» **EXERCISE DETAILS**
Give the data below again exactly as written, but without the pictures.

» **INPUT**
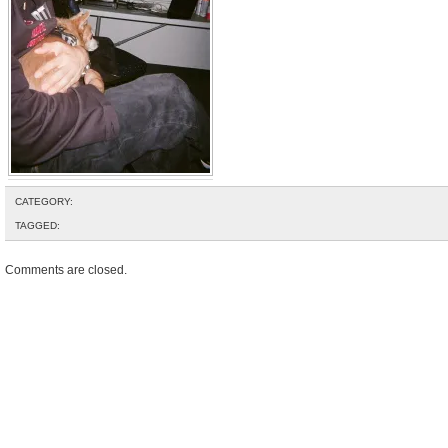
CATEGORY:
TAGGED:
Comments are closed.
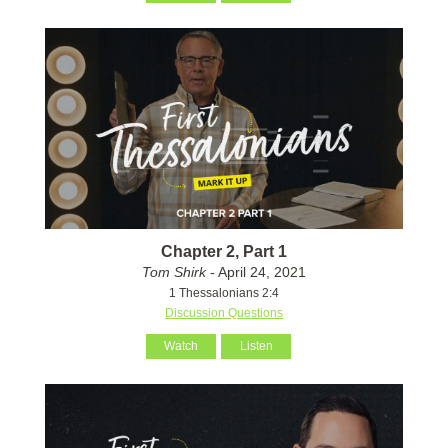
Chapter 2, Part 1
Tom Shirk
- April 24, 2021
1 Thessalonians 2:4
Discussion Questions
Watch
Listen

» **EXPECTED ANSWER**
CATEGORY:
TAGGED:
Comments are closed.
Chapter 2, Part 1
Tom Shirk
- April 24, 2021
1 Thessalonians 2:4
Discussion Questions
Watch
Listen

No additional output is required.